Dubbed Olympicene the five-ringed hydrocarbon contains 19 carbon atoms and 12 hydrogen atoms. The formal name is pentacyclo[^{5,18}.0^{8,17}.0^{11,16}]nonadeca-1,3,5(18),6,8,11,13,15(19),16-nonaene, but that doesn't carry quite the same panache.

The Olympicene story goes something like this - Graham Richards, late of Oxford University and council member of the Royal Society of Chemistry (RSC), talked with Antony Williams, Fellow of the RSC (FRSC), about the possibilities of the five ringed compound. Williams later spoke with Peter Scott (Professor of Chemistry at the University of Warwick, and FRSC) about the Olympic rings. They were (and are) involved in pushing the mission of the ChemSpider Synthetic Pages (an open-source database of practical synthetic procedures).

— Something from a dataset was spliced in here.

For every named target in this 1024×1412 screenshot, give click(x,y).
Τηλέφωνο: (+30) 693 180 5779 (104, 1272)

In response to this Olympic challenge, they announced a competition for the most elegant synthesis and the simplest synthesis for the five ring compound. Very little interest was expressed, but David Fox (Associate Professor of Chemistry at the University of Warwick) agreed to attempt a synthesis, together with Anish Mistry, a researcher in Fox's group. They used clever applications of relatively standard methods to successfully make what was to be called Olympicene.

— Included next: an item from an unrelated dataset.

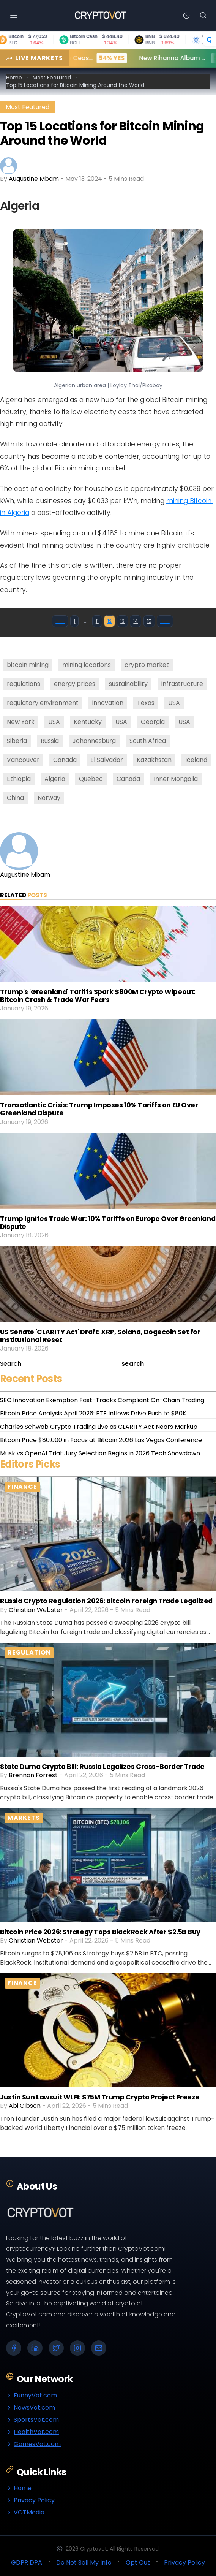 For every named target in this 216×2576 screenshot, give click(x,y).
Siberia (17, 740)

Sample of olympicene powder - the pure powder is white, but degrades with exposure to light

"Alongside the scientific challenge involved in creating olympicene in a laboratory, there's some serious practical reasons for working with molecules like this," said Prof. Fox. The compound is related to single-layer graphite, also known as graphene, and is one of a number of related compounds which potentially have interesting electronic and optical properties."

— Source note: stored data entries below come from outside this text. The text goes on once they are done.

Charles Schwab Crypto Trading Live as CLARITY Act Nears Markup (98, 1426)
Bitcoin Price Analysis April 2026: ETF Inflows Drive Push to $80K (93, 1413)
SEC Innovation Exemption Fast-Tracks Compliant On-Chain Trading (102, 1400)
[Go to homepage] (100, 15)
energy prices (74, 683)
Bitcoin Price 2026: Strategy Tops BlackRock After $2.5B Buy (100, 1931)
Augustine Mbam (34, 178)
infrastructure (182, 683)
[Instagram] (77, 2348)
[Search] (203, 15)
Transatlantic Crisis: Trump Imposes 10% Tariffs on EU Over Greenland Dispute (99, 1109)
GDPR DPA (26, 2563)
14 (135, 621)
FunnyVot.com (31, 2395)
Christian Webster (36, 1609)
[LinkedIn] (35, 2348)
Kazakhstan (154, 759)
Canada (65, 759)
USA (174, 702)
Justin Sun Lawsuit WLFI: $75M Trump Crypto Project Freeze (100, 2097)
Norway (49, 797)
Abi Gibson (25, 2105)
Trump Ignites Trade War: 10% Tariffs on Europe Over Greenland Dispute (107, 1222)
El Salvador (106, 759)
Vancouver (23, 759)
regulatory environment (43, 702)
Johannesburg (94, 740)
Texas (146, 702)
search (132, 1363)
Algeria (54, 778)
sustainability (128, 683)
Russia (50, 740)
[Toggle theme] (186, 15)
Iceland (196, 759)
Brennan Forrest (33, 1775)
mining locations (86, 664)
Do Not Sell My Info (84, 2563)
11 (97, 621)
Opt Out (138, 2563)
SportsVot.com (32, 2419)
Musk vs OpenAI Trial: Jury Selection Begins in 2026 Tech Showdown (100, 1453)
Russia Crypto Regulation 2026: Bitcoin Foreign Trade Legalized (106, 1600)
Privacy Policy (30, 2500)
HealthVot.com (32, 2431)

There was still one part of the project to be accomplished - imaging the molecule. Scanning electron microscopy was not capable of resolving individual atoms in a 1.2 nanometer wide molecule (that's around 100,000 times thinner than a human hair). Fox and Mistry did see some structure using a scanning tunneling microscope, but the resolution was still inadequate for the purpose.

In response, they made contact with Dr. Leo Gross, of IBM-Zurich. Dr. Gross is among the world's few experts on noncontact atomic force microscopy, an imaging technique that measures the interaction between electrons on a scanning probe with electrons in a molecule. This technique, when carried out by a single carbon monoxide molecule attached to the scanning tip, detects the strength of the short-range chemical forces - the bonds between the atoms. In 2009, his team was the first to image the structure of an isolated organic molecule, pentacene. (As an aside, pentacene also has five benzene rings, but in a linear structure.)

Dr. Gross and his colleagues at IBM Research-Zurich, in collaboration with Assoc. Prof. of Chemistry Giovanni Constantini of the University of Warwick, succeeded in imaging the olympicene molecule with remarkable precision.

The result is not only a tribute to the 2012 Olympics, but also an affirmation of the power of modern synthetic organic chemistry.